● **Work request**: Nothing below is to be printed except the lines between the line holding "Have a good GREEN day." and the line holding "Share This Story, Choose Your Platform!", inclusive, each exactly as it appears.

● **Source material**:

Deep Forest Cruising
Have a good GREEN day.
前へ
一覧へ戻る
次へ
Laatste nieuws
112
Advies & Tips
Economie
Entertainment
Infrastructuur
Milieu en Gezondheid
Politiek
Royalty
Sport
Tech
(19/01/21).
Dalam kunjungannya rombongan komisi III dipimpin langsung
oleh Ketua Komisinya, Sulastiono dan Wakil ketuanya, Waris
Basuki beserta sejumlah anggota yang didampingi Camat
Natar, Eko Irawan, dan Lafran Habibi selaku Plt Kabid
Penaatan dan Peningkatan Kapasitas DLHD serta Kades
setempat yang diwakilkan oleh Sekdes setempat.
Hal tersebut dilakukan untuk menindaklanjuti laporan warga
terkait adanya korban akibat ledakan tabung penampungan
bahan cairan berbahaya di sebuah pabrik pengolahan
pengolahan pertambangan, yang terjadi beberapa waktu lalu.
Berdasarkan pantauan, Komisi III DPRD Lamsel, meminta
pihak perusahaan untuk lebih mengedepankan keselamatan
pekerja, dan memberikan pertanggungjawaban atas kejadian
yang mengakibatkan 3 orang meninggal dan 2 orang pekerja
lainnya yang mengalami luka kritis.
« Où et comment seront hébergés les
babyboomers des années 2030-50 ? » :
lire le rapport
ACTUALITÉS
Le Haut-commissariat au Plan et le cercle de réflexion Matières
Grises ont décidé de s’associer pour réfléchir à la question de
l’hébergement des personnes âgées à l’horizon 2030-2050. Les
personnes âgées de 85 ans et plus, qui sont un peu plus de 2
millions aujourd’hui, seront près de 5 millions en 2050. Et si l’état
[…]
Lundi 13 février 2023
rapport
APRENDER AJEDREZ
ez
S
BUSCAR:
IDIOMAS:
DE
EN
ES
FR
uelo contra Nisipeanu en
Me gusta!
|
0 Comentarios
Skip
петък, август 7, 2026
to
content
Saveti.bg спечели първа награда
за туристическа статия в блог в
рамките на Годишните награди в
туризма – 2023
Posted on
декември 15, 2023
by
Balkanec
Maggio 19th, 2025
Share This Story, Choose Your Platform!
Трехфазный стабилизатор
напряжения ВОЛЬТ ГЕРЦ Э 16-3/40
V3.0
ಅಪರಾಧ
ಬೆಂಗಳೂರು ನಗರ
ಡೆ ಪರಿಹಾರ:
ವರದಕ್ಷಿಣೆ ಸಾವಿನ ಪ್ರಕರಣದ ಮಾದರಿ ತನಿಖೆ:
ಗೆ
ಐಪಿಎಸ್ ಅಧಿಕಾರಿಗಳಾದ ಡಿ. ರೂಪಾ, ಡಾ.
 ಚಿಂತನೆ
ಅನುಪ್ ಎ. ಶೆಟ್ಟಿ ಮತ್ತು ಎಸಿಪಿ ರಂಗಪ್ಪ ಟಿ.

● **Exercise result**:
Have a good GREEN day.
前へ
一覧へ戻る
次へ
Laatste nieuws
112
Advies & Tips
Economie
Entertainment
Infrastructuur
Milieu en Gezondheid
Politiek
Royalty
Sport
Tech
(19/01/21).
Dalam kunjungannya rombongan komisi III dipimpin langsung
oleh Ketua Komisinya, Sulastiono dan Wakil ketuanya, Waris
Basuki beserta sejumlah anggota yang didampingi Camat
Natar, Eko Irawan, dan Lafran Habibi selaku Plt Kabid
Penaatan dan Peningkatan Kapasitas DLHD serta Kades
setempat yang diwakilkan oleh Sekdes setempat.
Hal tersebut dilakukan untuk menindaklanjuti laporan warga
terkait adanya korban akibat ledakan tabung penampungan
bahan cairan berbahaya di sebuah pabrik pengolahan
pengolahan pertambangan, yang terjadi beberapa waktu lalu.
Berdasarkan pantauan, Komisi III DPRD Lamsel, meminta
pihak perusahaan untuk lebih mengedepankan keselamatan
pekerja, dan memberikan pertanggungjawaban atas kejadian
yang mengakibatkan 3 orang meninggal dan 2 orang pekerja
lainnya yang mengalami luka kritis.
« Où et comment seront hébergés les
babyboomers des années 2030-50 ? » :
lire le rapport
ACTUALITÉS
Le Haut-commissariat au Plan et le cercle de réflexion Matières
Grises ont décidé de s’associer pour réfléchir à la question de
l’hébergement des personnes âgées à l’horizon 2030-2050. Les
personnes âgées de 85 ans et plus, qui sont un peu plus de 2
millions aujourd’hui, seront près de 5 millions en 2050. Et si l’état
[…]
Lundi 13 février 2023
rapport
APRENDER AJEDREZ
ez
S
BUSCAR:
IDIOMAS:
DE
EN
ES
FR
uelo contra Nisipeanu en
Me gusta!
|
0 Comentarios
Skip
петък, август 7, 2026
to
content
Saveti.bg спечели първа награда
за туристическа статия в блог в
рамките на Годишните награди в
туризма – 2023
Posted on
декември 15, 2023
by
Balkanec
Maggio 19th, 2025
Share This Story, Choose Your Platform!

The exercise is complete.